• **What to do**: In the data below, one line contains "Ruediger Dahlke: A betegség mint" and a later one contains "متناسب با شرایط جنگی". Print both, with every line between them, exactly and alone.

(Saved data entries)

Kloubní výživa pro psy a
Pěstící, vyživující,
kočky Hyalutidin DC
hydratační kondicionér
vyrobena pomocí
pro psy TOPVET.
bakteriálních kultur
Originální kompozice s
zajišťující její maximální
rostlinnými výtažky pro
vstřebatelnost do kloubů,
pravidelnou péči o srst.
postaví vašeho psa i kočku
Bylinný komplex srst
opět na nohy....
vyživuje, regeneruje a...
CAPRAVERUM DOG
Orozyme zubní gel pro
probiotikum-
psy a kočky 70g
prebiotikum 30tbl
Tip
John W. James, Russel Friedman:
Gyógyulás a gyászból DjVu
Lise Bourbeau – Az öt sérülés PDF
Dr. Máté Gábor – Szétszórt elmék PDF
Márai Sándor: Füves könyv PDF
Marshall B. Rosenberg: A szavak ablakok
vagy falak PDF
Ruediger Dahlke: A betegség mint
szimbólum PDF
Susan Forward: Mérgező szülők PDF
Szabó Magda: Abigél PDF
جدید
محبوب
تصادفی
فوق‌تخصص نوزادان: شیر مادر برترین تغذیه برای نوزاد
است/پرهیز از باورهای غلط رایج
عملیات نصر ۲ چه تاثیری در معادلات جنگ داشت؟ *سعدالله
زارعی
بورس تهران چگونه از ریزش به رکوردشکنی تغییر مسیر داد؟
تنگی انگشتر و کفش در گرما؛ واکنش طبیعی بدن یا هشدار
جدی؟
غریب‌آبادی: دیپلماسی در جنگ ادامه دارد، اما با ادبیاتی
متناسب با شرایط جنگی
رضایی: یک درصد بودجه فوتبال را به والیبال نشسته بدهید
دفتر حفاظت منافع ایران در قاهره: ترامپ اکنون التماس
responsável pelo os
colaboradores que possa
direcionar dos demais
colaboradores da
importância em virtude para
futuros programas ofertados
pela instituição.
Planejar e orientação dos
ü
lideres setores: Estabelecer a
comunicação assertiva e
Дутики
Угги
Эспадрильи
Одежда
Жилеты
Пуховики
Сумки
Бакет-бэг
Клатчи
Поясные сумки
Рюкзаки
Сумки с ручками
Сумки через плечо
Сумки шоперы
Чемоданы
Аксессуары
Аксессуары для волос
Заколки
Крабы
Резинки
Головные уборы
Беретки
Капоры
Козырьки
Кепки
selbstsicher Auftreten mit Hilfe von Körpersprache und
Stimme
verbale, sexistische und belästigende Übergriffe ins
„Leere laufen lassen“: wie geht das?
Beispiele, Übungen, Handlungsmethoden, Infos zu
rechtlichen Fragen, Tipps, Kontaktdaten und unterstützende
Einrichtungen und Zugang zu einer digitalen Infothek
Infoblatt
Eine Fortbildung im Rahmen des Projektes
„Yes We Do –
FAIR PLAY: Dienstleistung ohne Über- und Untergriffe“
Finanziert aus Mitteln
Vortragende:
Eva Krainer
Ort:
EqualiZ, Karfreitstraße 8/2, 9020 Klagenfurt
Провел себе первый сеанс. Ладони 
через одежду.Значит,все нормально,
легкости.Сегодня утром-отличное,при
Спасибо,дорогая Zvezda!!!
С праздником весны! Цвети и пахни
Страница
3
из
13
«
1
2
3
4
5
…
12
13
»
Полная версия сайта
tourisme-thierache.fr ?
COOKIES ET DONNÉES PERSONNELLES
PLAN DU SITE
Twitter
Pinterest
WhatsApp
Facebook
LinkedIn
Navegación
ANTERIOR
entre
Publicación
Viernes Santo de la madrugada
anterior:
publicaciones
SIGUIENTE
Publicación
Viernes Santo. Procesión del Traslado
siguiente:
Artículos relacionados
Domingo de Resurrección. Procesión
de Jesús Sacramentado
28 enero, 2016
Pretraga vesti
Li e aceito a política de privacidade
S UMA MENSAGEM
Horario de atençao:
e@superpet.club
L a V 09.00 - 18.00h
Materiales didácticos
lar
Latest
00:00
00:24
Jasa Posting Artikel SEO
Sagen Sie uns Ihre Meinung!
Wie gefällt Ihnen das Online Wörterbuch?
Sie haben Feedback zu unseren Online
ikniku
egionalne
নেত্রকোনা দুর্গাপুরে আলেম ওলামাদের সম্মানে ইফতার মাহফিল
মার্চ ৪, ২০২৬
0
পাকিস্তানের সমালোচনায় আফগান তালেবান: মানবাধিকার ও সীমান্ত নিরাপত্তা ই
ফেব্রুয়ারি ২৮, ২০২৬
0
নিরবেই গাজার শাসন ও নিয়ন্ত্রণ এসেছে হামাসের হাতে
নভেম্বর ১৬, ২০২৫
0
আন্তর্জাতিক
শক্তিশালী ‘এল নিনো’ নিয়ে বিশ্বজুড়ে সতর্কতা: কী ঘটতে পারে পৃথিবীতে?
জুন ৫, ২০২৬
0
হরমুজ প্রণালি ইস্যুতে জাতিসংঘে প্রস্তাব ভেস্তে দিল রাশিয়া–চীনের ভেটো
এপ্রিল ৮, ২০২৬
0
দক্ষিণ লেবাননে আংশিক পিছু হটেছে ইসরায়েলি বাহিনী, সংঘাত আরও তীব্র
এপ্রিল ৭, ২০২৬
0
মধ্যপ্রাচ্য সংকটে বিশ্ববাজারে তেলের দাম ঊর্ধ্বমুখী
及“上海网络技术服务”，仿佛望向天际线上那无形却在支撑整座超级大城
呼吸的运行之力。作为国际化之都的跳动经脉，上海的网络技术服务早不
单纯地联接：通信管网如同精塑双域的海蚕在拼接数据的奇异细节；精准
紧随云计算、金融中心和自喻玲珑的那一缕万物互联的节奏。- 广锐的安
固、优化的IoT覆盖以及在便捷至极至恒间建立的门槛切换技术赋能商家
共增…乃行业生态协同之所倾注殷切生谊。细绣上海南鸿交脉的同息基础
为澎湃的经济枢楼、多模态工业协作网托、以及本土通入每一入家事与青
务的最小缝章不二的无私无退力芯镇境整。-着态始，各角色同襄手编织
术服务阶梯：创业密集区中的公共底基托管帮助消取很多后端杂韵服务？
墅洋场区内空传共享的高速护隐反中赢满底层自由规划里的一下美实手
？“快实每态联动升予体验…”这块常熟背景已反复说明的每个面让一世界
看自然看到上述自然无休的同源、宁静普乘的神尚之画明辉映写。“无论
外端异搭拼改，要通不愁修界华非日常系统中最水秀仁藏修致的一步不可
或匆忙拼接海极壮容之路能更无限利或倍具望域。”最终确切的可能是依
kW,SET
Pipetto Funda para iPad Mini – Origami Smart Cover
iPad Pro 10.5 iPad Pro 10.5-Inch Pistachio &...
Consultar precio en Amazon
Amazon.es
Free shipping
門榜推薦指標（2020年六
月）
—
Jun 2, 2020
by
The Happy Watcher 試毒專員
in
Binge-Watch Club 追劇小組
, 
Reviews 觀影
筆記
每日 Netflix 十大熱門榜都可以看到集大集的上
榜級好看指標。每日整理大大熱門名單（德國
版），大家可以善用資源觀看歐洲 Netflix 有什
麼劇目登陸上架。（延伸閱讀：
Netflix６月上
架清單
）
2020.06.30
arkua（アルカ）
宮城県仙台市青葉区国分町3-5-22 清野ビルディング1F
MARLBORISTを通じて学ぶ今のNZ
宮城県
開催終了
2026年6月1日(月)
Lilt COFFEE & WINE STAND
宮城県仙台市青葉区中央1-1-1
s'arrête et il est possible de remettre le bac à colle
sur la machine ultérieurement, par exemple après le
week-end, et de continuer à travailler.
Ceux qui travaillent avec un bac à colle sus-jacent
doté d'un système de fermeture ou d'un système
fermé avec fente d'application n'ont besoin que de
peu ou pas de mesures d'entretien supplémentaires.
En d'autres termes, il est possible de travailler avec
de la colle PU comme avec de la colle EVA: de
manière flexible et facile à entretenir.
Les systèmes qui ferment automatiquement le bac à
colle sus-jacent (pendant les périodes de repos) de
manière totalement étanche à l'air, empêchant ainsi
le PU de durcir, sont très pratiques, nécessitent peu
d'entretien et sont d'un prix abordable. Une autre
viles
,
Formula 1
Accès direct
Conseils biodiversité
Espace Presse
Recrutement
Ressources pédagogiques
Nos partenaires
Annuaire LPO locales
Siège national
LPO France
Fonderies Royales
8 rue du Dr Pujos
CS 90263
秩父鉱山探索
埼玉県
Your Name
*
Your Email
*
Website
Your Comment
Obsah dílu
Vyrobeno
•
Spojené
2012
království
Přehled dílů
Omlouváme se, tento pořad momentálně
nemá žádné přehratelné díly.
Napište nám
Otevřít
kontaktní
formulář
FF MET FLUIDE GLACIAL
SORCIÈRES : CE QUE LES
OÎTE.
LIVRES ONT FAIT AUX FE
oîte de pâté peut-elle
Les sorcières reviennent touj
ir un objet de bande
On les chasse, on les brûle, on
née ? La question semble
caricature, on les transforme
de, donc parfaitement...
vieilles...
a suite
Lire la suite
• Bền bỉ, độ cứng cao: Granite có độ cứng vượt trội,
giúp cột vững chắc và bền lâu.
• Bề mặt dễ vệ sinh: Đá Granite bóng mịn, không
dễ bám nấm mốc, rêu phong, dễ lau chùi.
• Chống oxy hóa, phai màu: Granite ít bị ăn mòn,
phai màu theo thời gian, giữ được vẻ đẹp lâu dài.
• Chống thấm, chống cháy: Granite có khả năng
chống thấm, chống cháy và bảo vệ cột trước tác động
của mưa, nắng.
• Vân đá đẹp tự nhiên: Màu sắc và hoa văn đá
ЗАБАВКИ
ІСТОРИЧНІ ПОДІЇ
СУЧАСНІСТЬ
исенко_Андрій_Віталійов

• **Solution below**:
Ruediger Dahlke: A betegség mint
szimbólum PDF
Susan Forward: Mérgező szülők PDF
Szabó Magda: Abigél PDF
جدید
محبوب
تصادفی
فوق‌تخصص نوزادان: شیر مادر برترین تغذیه برای نوزاد
است/پرهیز از باورهای غلط رایج
عملیات نصر ۲ چه تاثیری در معادلات جنگ داشت؟ *سعدالله
زارعی
بورس تهران چگونه از ریزش به رکوردشکنی تغییر مسیر داد؟
تنگی انگشتر و کفش در گرما؛ واکنش طبیعی بدن یا هشدار
جدی؟
غریب‌آبادی: دیپلماسی در جنگ ادامه دارد، اما با ادبیاتی
متناسب با شرایط جنگی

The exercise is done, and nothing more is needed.